*What to produce*
Filter the records below for the word "Grid". Copy each line that holds it.

Document layout analysis data
'''
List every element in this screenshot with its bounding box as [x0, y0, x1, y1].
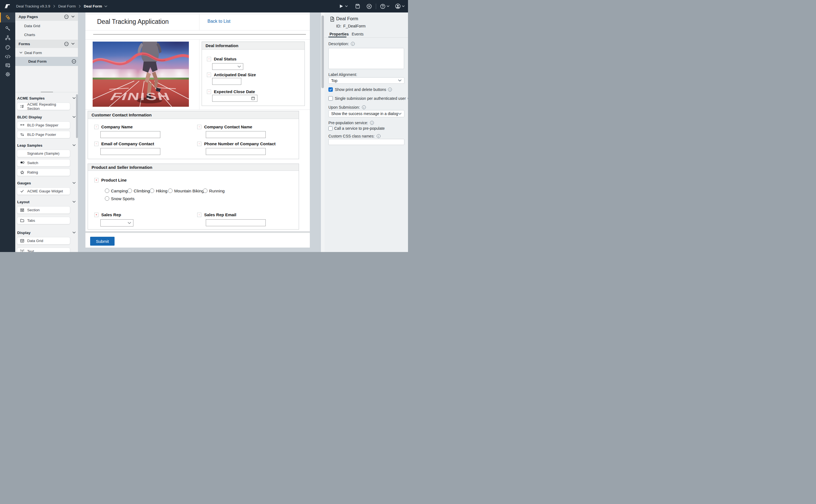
- radio-snow-sports[interactable]: [105, 196, 109, 201]
- palette-group-leap-samples[interactable]: Leap Samples: [15, 143, 78, 148]
- rail-theme-tab[interactable]: [0, 43, 15, 52]
- info-icon[interactable]: i: [370, 121, 374, 125]
- rail-permissions-tab[interactable]: [0, 24, 15, 33]
- info-icon[interactable]: i: [408, 96, 408, 100]
- palette-group-display[interactable]: Display: [15, 230, 78, 235]
- radio-mountain-biking[interactable]: [168, 189, 172, 193]
- field-checkbox-contact-name[interactable]: *: [197, 125, 201, 129]
- rail-design-tab[interactable]: [0, 12, 15, 22]
- field-checkbox-deal-size[interactable]: *: [207, 73, 211, 77]
- sidebar-item-charts[interactable]: Charts: [15, 31, 78, 39]
- server-check-icon: [5, 63, 11, 68]
- chevron-down-icon[interactable]: [72, 201, 76, 203]
- description-textarea[interactable]: [328, 48, 404, 69]
- canvas-scrollbar-track[interactable]: [321, 12, 324, 252]
- sidebar-section-forms[interactable]: Forms: [15, 40, 78, 48]
- single-submission-checkbox[interactable]: [328, 96, 333, 101]
- palette-item-tabs[interactable]: Tabs: [17, 217, 70, 224]
- breadcrumb-form[interactable]: Deal Form: [58, 4, 76, 8]
- chevron-down-icon[interactable]: [72, 144, 76, 146]
- navigator-sidebar: App Pages Data Grid Charts Forms Deal Fo…: [15, 12, 78, 252]
- app-logo-icon[interactable]: [4, 3, 11, 10]
- preview-play-button[interactable]: [339, 4, 348, 9]
- close-date-input[interactable]: [212, 95, 257, 102]
- breadcrumb-app[interactable]: Deal Tracking v9.3.9: [16, 4, 50, 8]
- breadcrumb-current[interactable]: Deal Form: [84, 4, 102, 8]
- field-checkbox-company-name[interactable]: *: [94, 125, 98, 129]
- field-checkbox-sales-rep-email[interactable]: *: [197, 213, 201, 217]
- radio-running[interactable]: [203, 189, 207, 193]
- breadcrumb-caret-icon[interactable]: [104, 5, 107, 7]
- rail-workflow-tab[interactable]: [0, 33, 15, 42]
- tab-events[interactable]: Events: [352, 32, 363, 36]
- rail-data-tab[interactable]: [0, 61, 15, 70]
- canvas-scrollbar-thumb[interactable]: [321, 16, 324, 88]
- palette-item-acme-gauge-widget[interactable]: ACME Gauge Widget: [17, 187, 70, 195]
- more-options-icon[interactable]: [64, 14, 69, 19]
- rail-code-tab[interactable]: [0, 52, 15, 61]
- field-checkbox-deal-status[interactable]: *: [207, 57, 211, 61]
- submit-button[interactable]: Submit: [90, 237, 115, 246]
- prepopulate-checkbox[interactable]: [328, 126, 332, 131]
- sidebar-scrollbar[interactable]: [76, 94, 78, 138]
- field-checkbox-product-line[interactable]: *: [94, 178, 98, 182]
- upon-submission-select[interactable]: Show the success message in a dialog and…: [328, 110, 404, 117]
- close-button[interactable]: [366, 4, 372, 9]
- more-options-icon[interactable]: [64, 42, 69, 46]
- chevron-down-icon[interactable]: [72, 97, 76, 99]
- palette-group-bldc-display[interactable]: BLDC Display: [15, 114, 78, 119]
- rail-settings-tab[interactable]: [0, 70, 15, 79]
- palette-item-signature[interactable]: Signature (Sample): [17, 150, 70, 157]
- info-icon[interactable]: i: [377, 134, 380, 138]
- sidebar-item-data-grid[interactable]: Data Grid: [15, 22, 78, 30]
- radio-hiking[interactable]: [150, 189, 154, 193]
- palette-group-acme-samples[interactable]: ACME Samples: [15, 96, 78, 101]
- info-icon[interactable]: i: [351, 42, 355, 46]
- label-alignment-select[interactable]: Top: [328, 77, 404, 84]
- palette-group-gauges[interactable]: Gauges: [15, 180, 78, 185]
- custom-css-input[interactable]: [328, 139, 404, 145]
- sidebar-item-deal-form-selected[interactable]: Deal Form: [15, 57, 78, 66]
- palette-item-bld-page-stepper[interactable]: BLD Page Stepper: [17, 121, 70, 129]
- palette-item-switch[interactable]: Switch: [17, 159, 70, 167]
- chevron-down-icon[interactable]: [71, 43, 75, 45]
- tab-properties[interactable]: Properties: [329, 32, 349, 36]
- radio-climbing[interactable]: [128, 189, 132, 193]
- chevron-down-icon[interactable]: [19, 52, 22, 54]
- palette-item-rating[interactable]: Rating: [17, 169, 70, 176]
- show-print-checkbox[interactable]: [328, 87, 333, 92]
- sales-rep-email-input[interactable]: [206, 219, 266, 226]
- field-checkbox-contact-phone[interactable]: *: [197, 142, 201, 146]
- sidebar-item-deal-form-parent[interactable]: Deal Form: [15, 49, 78, 57]
- deal-status-select[interactable]: [212, 63, 243, 70]
- chevron-down-icon[interactable]: [72, 182, 76, 184]
- chevron-down-icon[interactable]: [72, 231, 76, 234]
- company-name-input[interactable]: [100, 131, 160, 138]
- palette-group-layout[interactable]: Layout: [15, 199, 78, 204]
- palette-item-acme-repeating-section[interactable]: ACME Repeating Section: [17, 103, 70, 110]
- deal-size-input[interactable]: [212, 78, 241, 85]
- account-button[interactable]: [395, 3, 405, 9]
- contact-name-input[interactable]: [206, 131, 266, 138]
- help-button[interactable]: [380, 4, 389, 9]
- back-to-list-link[interactable]: Back to List: [207, 19, 230, 24]
- more-options-icon[interactable]: [72, 59, 76, 64]
- sidebar-section-app-pages[interactable]: App Pages: [15, 12, 78, 21]
- calendar-icon[interactable]: [251, 96, 255, 100]
- palette-item-data-grid[interactable]: Data Grid: [17, 237, 70, 245]
- chevron-down-icon[interactable]: [72, 116, 76, 118]
- info-icon[interactable]: i: [362, 105, 366, 109]
- palette-item-section[interactable]: Section: [17, 206, 70, 214]
- palette-item-text[interactable]: Text: [17, 248, 70, 252]
- contact-email-input[interactable]: [100, 148, 160, 155]
- radio-camping[interactable]: [105, 189, 109, 193]
- field-checkbox-contact-email[interactable]: *: [94, 142, 98, 146]
- chevron-down-icon[interactable]: [71, 16, 75, 18]
- palette-item-bld-page-footer[interactable]: BLD Page Footer: [17, 131, 70, 138]
- field-checkbox-close-date[interactable]: *: [207, 90, 211, 94]
- contact-phone-input[interactable]: [206, 148, 266, 155]
- sales-rep-select[interactable]: [100, 219, 133, 226]
- info-icon[interactable]: i: [388, 88, 392, 91]
- field-checkbox-sales-rep[interactable]: *: [94, 213, 98, 217]
- save-button[interactable]: [355, 4, 360, 9]
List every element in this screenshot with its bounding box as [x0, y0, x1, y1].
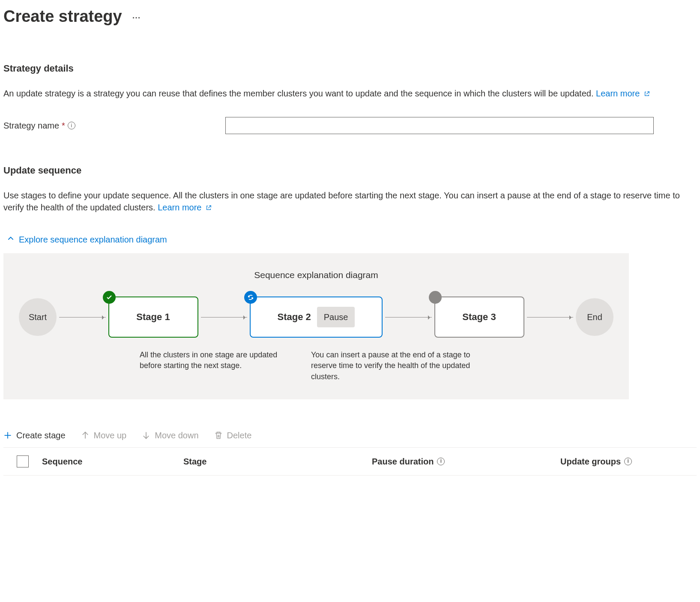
- plus-icon: [3, 431, 12, 440]
- strategy-details-description: An update strategy is a strategy you can…: [3, 87, 689, 100]
- select-all-cell: [3, 455, 42, 467]
- learn-more-link[interactable]: Learn more: [596, 89, 650, 98]
- info-icon[interactable]: i: [624, 458, 632, 465]
- arrow-icon: [201, 317, 248, 317]
- arrow-icon: [385, 317, 432, 317]
- stage-toolbar: Create stage Move up Move down Delete: [3, 429, 697, 441]
- col-groups: Update groups i: [560, 455, 697, 467]
- check-badge-icon: [103, 291, 116, 304]
- strategy-details-heading: Strategy details: [3, 62, 697, 75]
- arrow-icon: [59, 317, 106, 317]
- stage-1-box: Stage 1: [108, 297, 198, 338]
- diagram-captions: All the clusters in one stage are update…: [15, 350, 617, 382]
- start-node: Start: [19, 298, 57, 336]
- sync-badge-icon: [244, 291, 257, 304]
- diagram-title: Sequence explanation diagram: [15, 269, 617, 281]
- arrow-down-icon: [142, 431, 150, 440]
- stage-3-box: Stage 3: [434, 297, 524, 338]
- diagram-caption-2: You can insert a pause at the end of a s…: [311, 350, 482, 382]
- chevron-up-icon: [7, 234, 15, 246]
- end-node: End: [576, 298, 613, 336]
- stages-table-header: Sequence Stage Pause duration i Update g…: [3, 447, 697, 476]
- col-sequence: Sequence: [42, 455, 183, 467]
- trash-icon: [214, 431, 223, 440]
- select-all-checkbox[interactable]: [17, 455, 29, 467]
- learn-more-link-2[interactable]: Learn more: [158, 203, 212, 212]
- diagram-caption-1: All the clusters in one stage are update…: [140, 350, 294, 382]
- sequence-flow: Start Stage 1 Stage 2 Pause Stage 3: [15, 297, 617, 338]
- stage-2-box: Stage 2 Pause: [250, 297, 383, 338]
- page-title: Create strategy ···: [3, 5, 697, 28]
- pause-chip: Pause: [317, 307, 355, 327]
- create-stage-button[interactable]: Create stage: [3, 429, 66, 441]
- sequence-diagram-panel: Sequence explanation diagram Start Stage…: [3, 253, 629, 399]
- move-down-button[interactable]: Move down: [142, 429, 198, 441]
- move-up-button[interactable]: Move up: [81, 429, 127, 441]
- col-stage: Stage: [183, 455, 372, 467]
- more-actions-icon[interactable]: ···: [132, 12, 141, 24]
- info-icon[interactable]: i: [437, 458, 445, 465]
- update-sequence-heading: Update sequence: [3, 164, 697, 177]
- info-icon[interactable]: i: [68, 122, 75, 129]
- required-asterisk: *: [62, 120, 65, 132]
- page-title-text: Create strategy: [3, 5, 122, 28]
- strategy-name-label: Strategy name * i: [3, 120, 222, 132]
- external-link-icon: [644, 88, 650, 100]
- pending-badge-icon: [429, 291, 442, 304]
- strategy-name-field: Strategy name * i: [3, 117, 697, 134]
- delete-button[interactable]: Delete: [214, 429, 252, 441]
- strategy-name-input[interactable]: [225, 117, 654, 134]
- update-sequence-description: Use stages to define your update sequenc…: [3, 189, 689, 214]
- explore-diagram-toggle[interactable]: Explore sequence explanation diagram: [7, 234, 167, 246]
- arrow-up-icon: [81, 431, 90, 440]
- arrow-icon: [527, 317, 574, 317]
- external-link-icon: [206, 202, 212, 214]
- col-pause: Pause duration i: [372, 455, 560, 467]
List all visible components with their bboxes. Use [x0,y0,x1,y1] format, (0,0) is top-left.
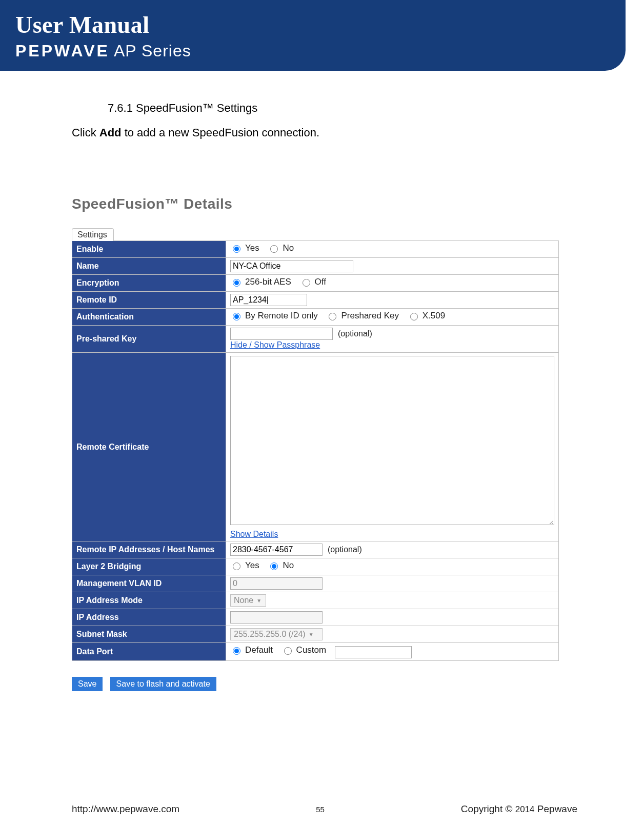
manual-subtitle: PEPWAVE AP Series [15,42,626,61]
copyright-year: 2014 [515,805,535,814]
label-name: Name [72,258,226,275]
psk-toggle-link[interactable]: Hide / Show Passphrase [230,340,320,349]
page-footer: http://www.pepwave.com 55 Copyright © 20… [0,803,644,815]
instruction-post: to add a new SpeedFusion connection. [122,126,320,139]
encryption-aes-radio[interactable] [233,279,240,287]
label-encryption: Encryption [72,275,226,292]
cell-ip-mode: None ▼ [226,592,559,609]
encryption-off-radio[interactable] [303,279,310,287]
label-layer2: Layer 2 Bridging [72,558,226,575]
footer-copyright: Copyright © 2014 Pepwave [461,803,577,815]
psk-optional: (optional) [338,329,372,338]
cell-vlan-id [226,575,559,592]
enable-no-radio[interactable] [270,245,278,253]
details-title: SpeedFusion™ Details [72,196,577,212]
dataport-custom-radio[interactable] [284,647,292,655]
remote-ip-optional: (optional) [328,545,362,554]
tab-settings[interactable]: Settings [72,228,114,241]
copyright-pre: Copyright © [461,803,515,814]
auth-x509-radio[interactable] [410,313,418,320]
encryption-off-label: Off [315,277,326,287]
chevron-down-icon: ▼ [309,632,314,637]
enable-yes-label: Yes [245,243,259,253]
cell-enable: Yes No [226,241,559,258]
save-button[interactable]: Save [72,677,103,691]
brand-name: PEPWAVE [15,42,110,60]
certificate-show-details-link[interactable]: Show Details [230,530,278,539]
label-data-port: Data Port [72,643,226,661]
dataport-default-label: Default [245,645,273,655]
series-name: AP Series [110,42,191,60]
enable-yes-radio[interactable] [233,245,240,253]
label-psk: Pre-shared Key [72,326,226,353]
psk-input[interactable] [230,328,333,340]
layer2-no-label: No [283,560,294,571]
layer2-no-radio[interactable] [270,562,278,570]
label-remote-ip: Remote IP Addresses / Host Names [72,541,226,558]
label-vlan-id: Management VLAN ID [72,575,226,592]
cell-encryption: 256-bit AES Off [226,275,559,292]
dataport-custom-label: Custom [296,645,327,655]
cell-remote-id [226,292,559,309]
manual-title: User Manual [15,11,626,38]
document-banner: User Manual PEPWAVE AP Series [0,0,626,71]
section-heading: 7.6.1 SpeedFusion™ Settings [108,102,577,115]
label-subnet-mask: Subnet Mask [72,626,226,643]
auth-remoteid-label: By Remote ID only [245,311,318,321]
layer2-yes-label: Yes [245,560,259,571]
auth-x509-label: X.509 [422,311,445,321]
remote-ip-input[interactable] [230,544,323,556]
cell-subnet-mask: 255.255.255.0 (/24) ▼ [226,626,559,643]
subnet-mask-select[interactable]: 255.255.255.0 (/24) ▼ [230,628,323,640]
label-authentication: Authentication [72,309,226,326]
copyright-post: Pepwave [535,803,577,814]
remote-certificate-textarea[interactable] [230,356,554,525]
enable-no-label: No [283,243,294,253]
layer2-yes-radio[interactable] [233,562,240,570]
auth-psk-radio[interactable] [329,313,336,320]
instruction-bold: Add [99,126,122,139]
cell-psk: (optional) Hide / Show Passphrase [226,326,559,353]
label-remote-certificate: Remote Certificate [72,353,226,541]
label-enable: Enable [72,241,226,258]
cell-remote-ip: (optional) [226,541,559,558]
ip-mode-select[interactable]: None ▼ [230,594,266,607]
footer-url: http://www.pepwave.com [72,803,179,815]
ip-address-input[interactable] [230,611,323,624]
cell-data-port: Default Custom [226,643,559,661]
dataport-default-radio[interactable] [233,647,240,655]
label-ip-address: IP Address [72,609,226,626]
encryption-aes-label: 256-bit AES [245,277,291,287]
ip-mode-value: None [234,596,253,605]
instruction-pre: Click [72,126,99,139]
cell-name [226,258,559,275]
page-number: 55 [316,805,325,814]
instruction-text: Click Add to add a new SpeedFusion conne… [72,126,577,139]
cell-ip-address [226,609,559,626]
cell-authentication: By Remote ID only Preshared Key X.509 [226,309,559,326]
auth-psk-label: Preshared Key [341,311,398,321]
label-ip-mode: IP Address Mode [72,592,226,609]
settings-table: Enable Yes No Name Encryption 256-bit AE [72,240,559,661]
cell-layer2: Yes No [226,558,559,575]
chevron-down-icon: ▼ [256,598,261,604]
save-flash-button[interactable]: Save to flash and activate [110,677,216,691]
dataport-custom-input[interactable] [335,646,412,658]
auth-remoteid-radio[interactable] [233,313,240,320]
remote-id-input[interactable] [230,294,307,306]
subnet-mask-value: 255.255.255.0 (/24) [234,630,306,639]
cell-remote-certificate: Show Details [226,353,559,541]
label-remote-id: Remote ID [72,292,226,309]
name-input[interactable] [230,260,353,272]
vlan-id-input[interactable] [230,577,323,590]
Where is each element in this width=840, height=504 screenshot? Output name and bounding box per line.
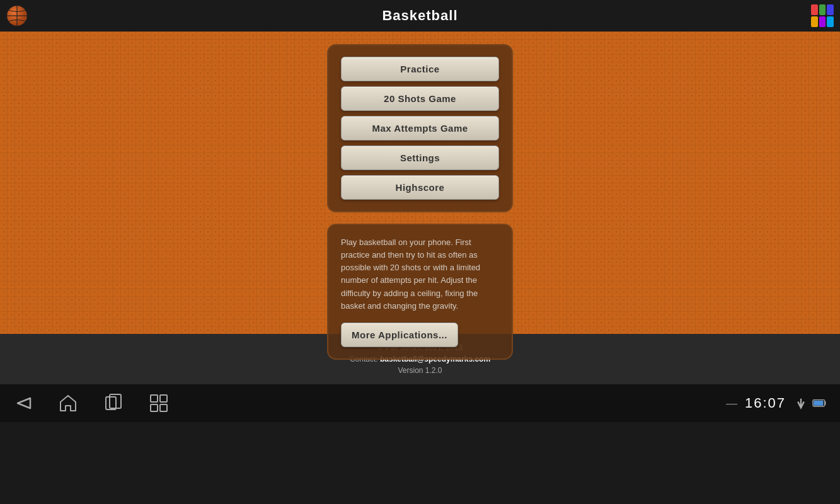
'''
*Finished exercise*
- navigator-sidebar: App Pages Data Grid Charts Forms Deal Fo…: [15, 12, 78, 252]
- sidebar-item-data-grid[interactable]: Data Grid: [15, 22, 78, 30]
- palette-item-data-grid[interactable]: Data Grid: [17, 237, 70, 245]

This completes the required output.